“Well, I thought I was going to do something productive today, but I guess I’m spending the rest of it doing this.”

– Me, preparing to write an entire essay in response to a commenter who suggested I don’t actually know something I actually know

I consider myself a “recovering know-it-all,” I used to be the kinda kid who would always leap at the chance to correct people or share some irrelevant piece of trivia just to let everybody know, “I know this thing and you didn’t – this is impressive.” I’ve tried to rein in this mentality as I grew up, but that part of me is still in there, desperate to have everyone know how much of a clever little boy he is.

He’s especially loud whenever I make silly little comics that may misrepresent some real life facts for the sake of humor, efficient storytelling, or just because I like it better that way. “But that’s not how it works!” my inner know-it-all tells me, “Write a worse, but more factually accurate, joke or else the internet nerds are going to think you’re dumb!” Then I just grab that pretentious little brat, shove him in the lockers of my mind, and write the comic I wanted to.

But of course, the know-it-all is right (he always has to be), and these kinds of comics always bring out the “um-actuallies” eager to prove that they do, in fact, know some incredibly basic stuff about things. “Um, actually, male bees don’t have stingers!” “Um, actually, big cats don’t care about laser pointers because they don’t hunt small prey!” “Um, actually, Hawaii is part of the United States!” (the last one was especially annoying because the comic doesn’t actually say otherwise)

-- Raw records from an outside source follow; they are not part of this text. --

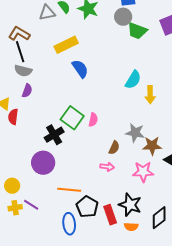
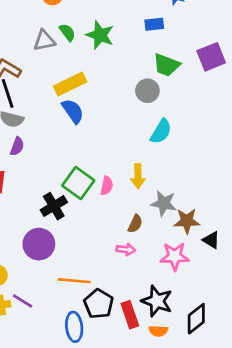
gray circle: (123, 17) -> (147, 91), moved
blue semicircle: (80, 69) -> (73, 111), moved
yellow arrow: (150, 95) -> (138, 176), moved

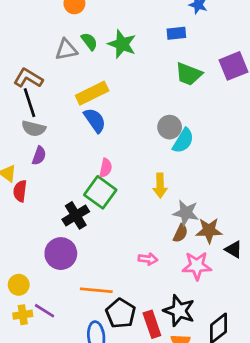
gray circle: (147, 91) -> (170, 127), moved
pink semicircle: (107, 186) -> (106, 168), moved
brown semicircle: (135, 224) -> (180, 233), moved

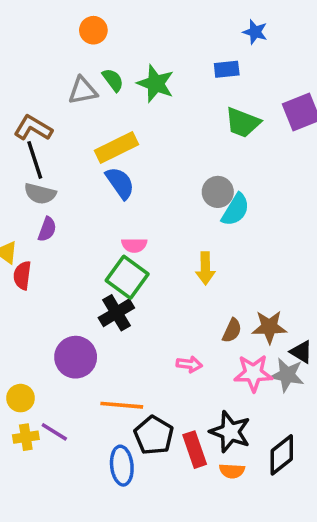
pink semicircle: (106, 168) -> (134, 245), turned 78
gray star: (186, 213) -> (287, 375), moved
black cross: (76, 215) -> (116, 313), moved

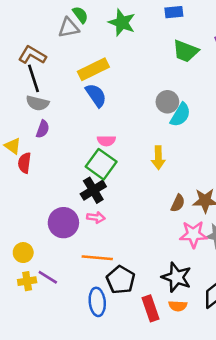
green semicircle: (113, 80) -> (80, 15), moved
pink arrow: (189, 364) -> (96, 217), moved
red rectangle: (195, 450) -> (151, 308), moved

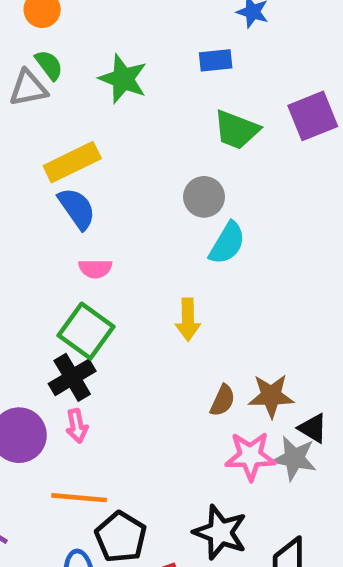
gray circle: (167, 102) -> (204, 197), moved
pink semicircle: (106, 141) -> (95, 269), moved
pink arrow: (96, 217) -> (77, 426), turned 72

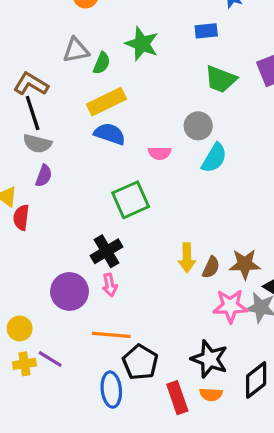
green semicircle: (49, 65) -> (102, 63), moved, turned 60
blue semicircle: (77, 208) -> (110, 134), turned -36
pink semicircle: (95, 269) -> (160, 153), moved
yellow arrow: (188, 319) -> (187, 258), moved
green square: (86, 331) -> (131, 200), moved, turned 30

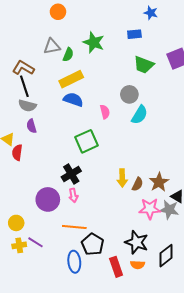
pink semicircle: (160, 153) -> (105, 112), turned -104
purple semicircle: (44, 176) -> (31, 126), turned 144
brown star: (245, 264) -> (159, 182), turned -30

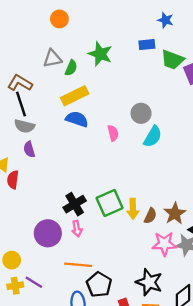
green trapezoid: (144, 65) -> (172, 60), moved
green square: (87, 141) -> (110, 203), moved

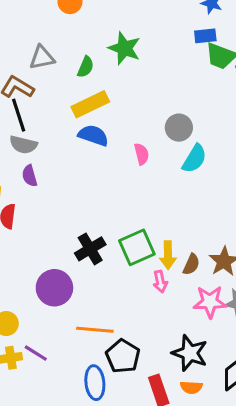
blue rectangle: (147, 45) -> (205, 36), moved
gray triangle: (52, 59) -> (42, 58), moved
pink arrow: (77, 229) -> (160, 282), moved

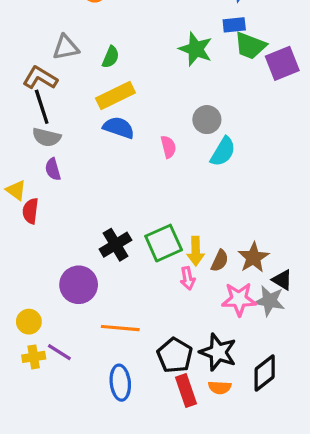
green star: (124, 48) -> (196, 49), moved
black pentagon: (123, 356) -> (175, 355), moved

And it’s made me learn something about myself – my ego absolutely cannot stand the idea of anyone, strangers or otherwise, thinking I’m ignorant of something I’m not actually ignorant about. If these comments were just along the lines of, “fun fact, contrary to this comic, X is actually Y!” then I’d be more fine with it – but these guys simply cannot express these ideas through any other means than, “Obviously, whoever wrote this comic has absolutely no idea that X is actually Y, otherwise they would never have made such a glaring mistake in their work!”

I’m usually a lurker when it comes to internet discussions – have been for my over 20 years on the internet – so I almost never respond to any comments, good or bad. But I’ve discovered that this is the most foolproof method of forcing social interaction out of me. I’m not proud of it, I fully acknowledge it’s a personal flaw of mine, but dammit, I just wanted to write a story about gay bees!